If your indoor cat is getting into places he shouldn’t be, or if outdoor cats are ruining your landscape, try natural, harmless measures to keep them out. These non-lethal deterrents will only serve to stop inquisitive cats from returning to restricted areas.

Outdoor Repellents

Garden plants may be protected by netting or fence to keep your cat from getting to them, walking on them, or eating them. Surround your plants with mulch, gravel, or pine cones. The texture of these things irritates cats, and they will not walk on them. Around your garden, plant Coleus canina, lavender, or rue. Because they have a foul odour, these plants naturally deter cats from the vicinity. Citrus odours repel cats, and they will avoid regions where you have lemon or orange peels, which you may scatter throughout your yard. Cat repellant sprays or granules containing the urine of cat predators such as foxes or coyotes are available in garden supply and pet shops. Spray them around any outdoor place you wish to keep cats away from since they’re afraid of being attacked by such a predator.
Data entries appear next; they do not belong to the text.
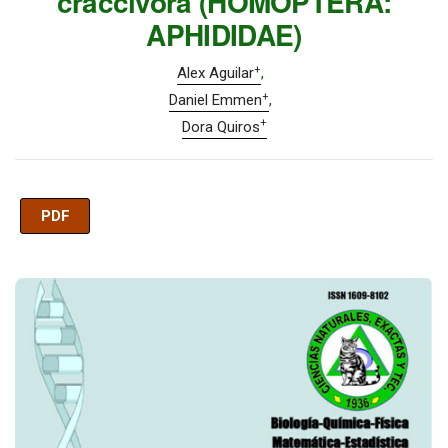
craccivora (HOMOPTERA:
APHIDIDAE)
+
Alex Aguilar
+
Daniel Emmen
+
Dora Quiros
PDF
Imagen de portada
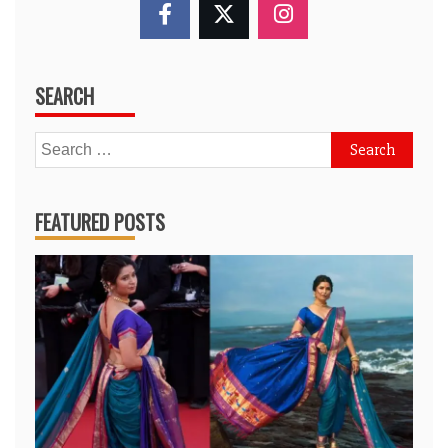
SEARCH
Search
for:
FEATURED POSTS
5 Ways to Make Homemade Cat Repellent - wikiHow

Indoor Repellents

Aluminum foil, sandpaper, or carpet runners, positioned nub-side up, may be used to cover limited surfaces such as carpets, furniture, and counter tops. These things make walking on the surfaces of these regions uncomfortable. You may also construct a natural surface repellent for your cat using double-sided tape. The sticky sensation of the tape on cats’ paws irritates them. Baby or pet gates may also be used to limit your cat’s access to certain rooms or regions of the house.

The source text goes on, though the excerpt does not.